CHURCHILL AND CLARIVATE AND THEIR RESPECTIVE DIRECTORS AND EXECUTIVE OFFICERS, UNDER SEC RULES, MAY BE DEEMED TO BE PARTICIPANTS IN THE SOLICITATION OF PROXIES OF CHURCHILL’S STOCKHOLDERS IN CONNECTION WITH THE PROPOSED TRANSACTION. INVESTORS AND SECURITY HOLDERS MAY OBTAIN MORE DETAILED INFORMATION REGARDING THE NAMES AND INTERESTS IN THE PROPOSED TRANSACTION OF CHURCHILL’S DIRECTORS AND OFFICERS IN CHURCHILL’S FILINGS WITH THE SEC, INCLUDING CHURCHILL’S FORM S-1 REGISTRATION STATEMENT, WHICH WAS DECLARED EFFECTIVE BY THE SEC ON SEPTEMBER 6, 2018. INFORMATION REGARDING THE PERSONS WHO MAY, UNDER SEC RULES, BE DEEMED PARTICIPANTS IN THE SOLICITATION OF PROXIES TO CHURCHILL’S STOCKHOLDERS IN CONNECTION WITH THE PROPOSED BUSINESS COMBINATION WILL BE SET FORTH IN THE REGISTRATION STATEMENT FOR THE PROPOSED BUSINESS COMBINATION WHEN AVAILABLE. ADDITIONAL INFORMATION REGARDING THE INTERESTS OF PARTICIPANTS IN THE SOLICITATION OF PROXIES IN CONNECTION WITH THE PROPOSED BUSINESS COMBINATION WILL BE INCLUDED IN THE REGISTRATION STATEMENT THAT HOLDINGS WILL FILE WITH THE SEC.

 

INVESTORS AND SECURITY HOLDERS OF CHURCHILL AND CLARIVATE ARE URGED TO READ THE PROXY STATEMENT, PROSPECTUS AND OTHER RELEVANT DOCUMENTS THAT WILL BE FILED WITH THE SEC CAREFULLY AND IN THEIR ENTIRETY WHEN THEY BECOME AVAILABLE BECAUSE THEY WILL CONTAIN IMPORTANT INFORMATION ABOUT THE PROPOSED TRANSACTION. INVESTORS AND SECURITY HOLDERS WILL BE ABLE TO OBTAIN FREE COPIES OF THE PROXY STATEMENT, PROSPECTUS AND OTHER DOCUMENTS CONTAINING IMPORTANT INFORMATION ABOUT CHURCHILL AND CLARIVATE ONCE SUCH DOCUMENTS ARE FILED WITH THE SEC, THROUGH THE WEBSITE MAINTAINED BY THE SEC AT WWW.SEC.GOV. COPIES OF THE DOCUMENTS FILED WITH THE SEC BY CHURCHILL AND/OR CLARIVATE WHEN AND IF AVAILABLE, CAN BE OBTAINED FREE OF CHARGE ON CHURCHILL’S WEBSITE AT WWW.CHURCHILLCAPITALCORP.COM OR BY DIRECTING A WRITTEN REQUEST TO CHURCHILL CAPITAL CORP. 640 FIFTH AVENUE, 12TH FLOOR, NEW YORK, NEW YORK 10019 OR BY EMAILING INFO@CHURCHILLCAPITALCORP.COM; AND/OR ON CLARIVATE’S WEBSITE AT WWW.CLARIVATE.COM OR BY DIRECTING A WRITTEN REQUEST TO CLARIVATE, 1500 SPRING GARDEN STREET, 4TH FLOOR, PHILADELPHIA, PENNSYLVANIA 19130 OR BY EMAILING media.enquiries@clarivate.com.

 

SOME OF CLARIVATE’S FINANCIAL INFORMATION AND DATA CONTAINED HEREIN AND IN THE EXHIBITS HERETO DOES NOT CONFORM TO SEC REGULATION S-X IN THAT IT INCLUDES CERTAIN FINANCIAL INFORMATION IDENTIFIED THEREIN THAT IS NOT DERIVED IN ACCORDANCE WITH UNITED STATES GENERALLY ACCEPTED ACCOUNTING PRINCIPLES (“GAAP”).

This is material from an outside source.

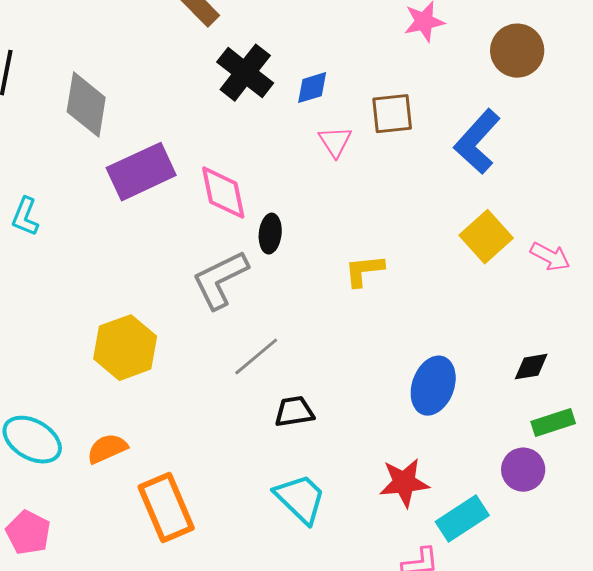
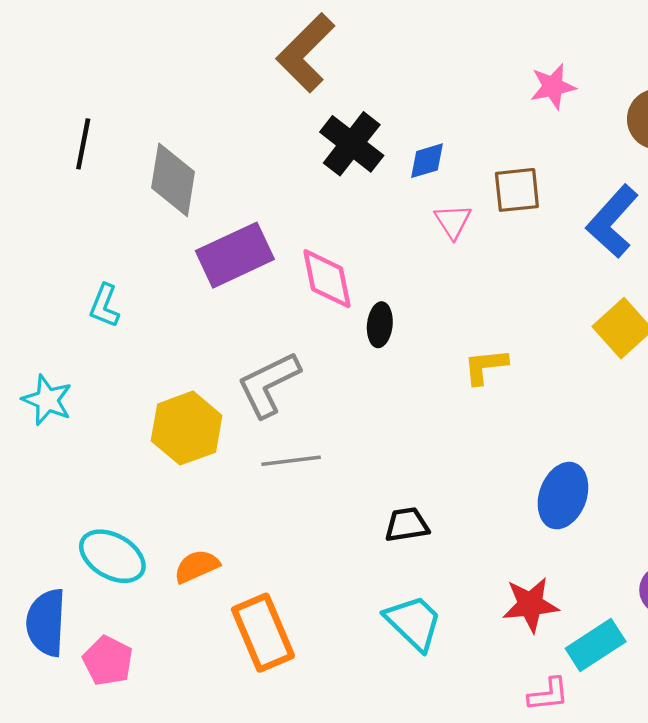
gray L-shape: (220, 280) -> (269, 384), moved
yellow hexagon: (125, 348) -> (187, 428), moved
gray line: (256, 357) -> (291, 461), moved, turned 33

ACCORDINGLY, SUCH INFORMATION AND DATA MAY BE ADJUSTED AND PRESENTED DIFFERENTLY IN CHURCHILL’S PROXY STATEMENT TO SOLICIT STOCKHOLDER APPROVAL OF THE PROPOSED TRANSACTION. CHURCHILL AND CLARIVATE BELIEVE THAT THE PRESENTATION OF NON-GAAP MEASURES PROVIDES INFORMATION THAT IS USEFUL TO INVESTORS AS IT INDICATES MORE CLEARLY THE ABILITY OF CLARIVATE TO MEET CAPITAL EXPENDITURES AND WORKING CAPITAL REQUIREMENTS AND OTHERWISE MEET ITS OBLIGATIONS AS THEY BECOME DUE.

 

The financial projections in this report and the exhibits hereto are forward-looking statements that are based on assumptions that are inherently subject to significant uncertainties and contingencies, many of which are beyond Churchill’s and Clarivate’s control. While all projections are necessarily speculative, Churchill and Clarivate believe that the preparation of prospective financial information involves increasingly higher levels of uncertainty the further out the projection extends from the date of preparation. The assumptions and estimates underlying the projected results are inherently uncertain and are subject to a wide variety of significant business, economic and competitive risks and uncertainties that could cause actual results to differ materially from those contained in the projections. The inclusion of projections in this report and the exhibits hereto should not be regarded as an indication that Churchill and Clarivate, or their representatives, considered or consider the projections to be a reliable prediction of future events.

 

   

 

 

ADDITIONAL INFORMATION AND FORWARD-LOOKING STATEMENTS

 

This report and the exhibits hereto are not a proxy statement or solicitation of a proxy, consent or authorization with respect to any securities or in respect of the proposed transaction and shall not constitute an offer to sell or a solicitation of an offer to buy any securities, nor shall there be any sale of any securities in any state or jurisdiction in which such offer, solicitation, or sale would be unlawful prior to registration or qualification under the securities laws of such state or jurisdiction.

 

This report and the exhibits hereto include “forward-looking statements”. CLARIVATE’S actual results may differ from its expectations, estimates and projections and, consequently, you should not rely on these forward looking statements as predictions of future events. Words such as “expect,” “estimate,” “project,” “budget,” “forecast,” “anticipate,” “intend,” “plan,” “may,” “will,” “could,” “should,” “believes,” “predicts,” “potential,” “continue,” and similar expressions are intended to identify such forward-looking statements.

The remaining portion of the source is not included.